Axée sous le thème «Impact des technologies innovantes dans l’émergence de l’imagerie en Afrique», la rencontre a pour objectif de trouver les voies et moyens que le continent doit adopter pour produire un nombre de radiologues répondant à la demande des populations ; d’où le recours à la télémédecine qui regroupe les pratiques médicales permises ou facilitées par les télécommunications. C’est un exercice de la médecine par le biais des télécommunications et des technologies qui permettent la prestation de soins de santé à distance et l’échange de l’information médicale.

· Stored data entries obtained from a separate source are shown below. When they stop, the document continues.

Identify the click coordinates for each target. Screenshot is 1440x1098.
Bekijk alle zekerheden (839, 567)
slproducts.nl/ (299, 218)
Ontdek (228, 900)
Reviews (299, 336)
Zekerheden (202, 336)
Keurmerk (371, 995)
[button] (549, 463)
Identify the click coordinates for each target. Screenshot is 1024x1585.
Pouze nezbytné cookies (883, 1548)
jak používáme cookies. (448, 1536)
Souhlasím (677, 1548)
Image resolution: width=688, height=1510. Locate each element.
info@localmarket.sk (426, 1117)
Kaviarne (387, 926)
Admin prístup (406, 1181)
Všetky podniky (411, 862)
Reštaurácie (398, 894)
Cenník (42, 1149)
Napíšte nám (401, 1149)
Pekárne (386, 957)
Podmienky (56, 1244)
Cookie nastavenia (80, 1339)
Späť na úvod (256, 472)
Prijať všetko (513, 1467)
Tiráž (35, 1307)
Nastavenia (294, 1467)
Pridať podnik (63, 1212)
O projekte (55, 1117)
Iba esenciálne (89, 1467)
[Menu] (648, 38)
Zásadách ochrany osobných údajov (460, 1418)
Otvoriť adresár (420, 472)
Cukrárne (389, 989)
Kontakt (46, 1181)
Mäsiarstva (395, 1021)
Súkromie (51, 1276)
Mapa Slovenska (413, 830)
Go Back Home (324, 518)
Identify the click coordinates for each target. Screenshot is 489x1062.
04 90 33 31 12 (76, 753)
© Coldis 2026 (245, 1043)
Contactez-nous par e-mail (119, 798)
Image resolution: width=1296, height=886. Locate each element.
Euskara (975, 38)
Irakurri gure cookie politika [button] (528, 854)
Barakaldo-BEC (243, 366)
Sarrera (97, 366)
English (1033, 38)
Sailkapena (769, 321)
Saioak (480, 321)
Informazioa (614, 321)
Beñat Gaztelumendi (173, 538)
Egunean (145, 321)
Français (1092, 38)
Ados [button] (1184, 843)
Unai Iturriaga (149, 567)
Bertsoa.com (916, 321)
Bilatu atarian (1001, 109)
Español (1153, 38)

Lors des échanges, si certains ont affiché leur scepticisme quant à la réalisation d’une telle ambition en Afrique, d’autres ont étalé leur optimisme. Dans ce dernier cas de figure, des médecins algériens informent que le programme sur la télémédecine est inscrit dans la politique nationale de santé. En Afrique de Sud, la télé-radiologie est devenue une réalité, car plus de 450 hôpitaux donnent des soins à distance à des patients grâce aux Tic.
Au Sénégal, les autorités déroulent un Plan de formation en imagerie médicale qui forme les étudiants en fin de cursus dans le but de réduire le déficit en radiologues. Il s’y ajoute la mise en place d’un Système de télé-radiologie, qui permet d’interpréter les examens radiographiques, et de scannographie à distance. «L’équipement en scanner des hôpitaux régionaux et la numérisation des appareils de radiographie sont déjà faits. Pour rendre efficients les radiographies numériques et les scanners, il y a une formation de spécialiste en imagerie avec l’octroi de bourses», souligne Ibrahima Wone, secrétaire général du ministère de la Santé et de l’action sociale rappelant que cette politique est destinée «à supprimer les inégalités» dans le domaine de l’accès à la santé. Par conséquent, ces initiatives commencent à produire ses effets car, renseigne Pr El Hadji Niang, «il y a quelque temps, il n’y avait pas de scanner à Ourossogui, à Kolda ou à Matam».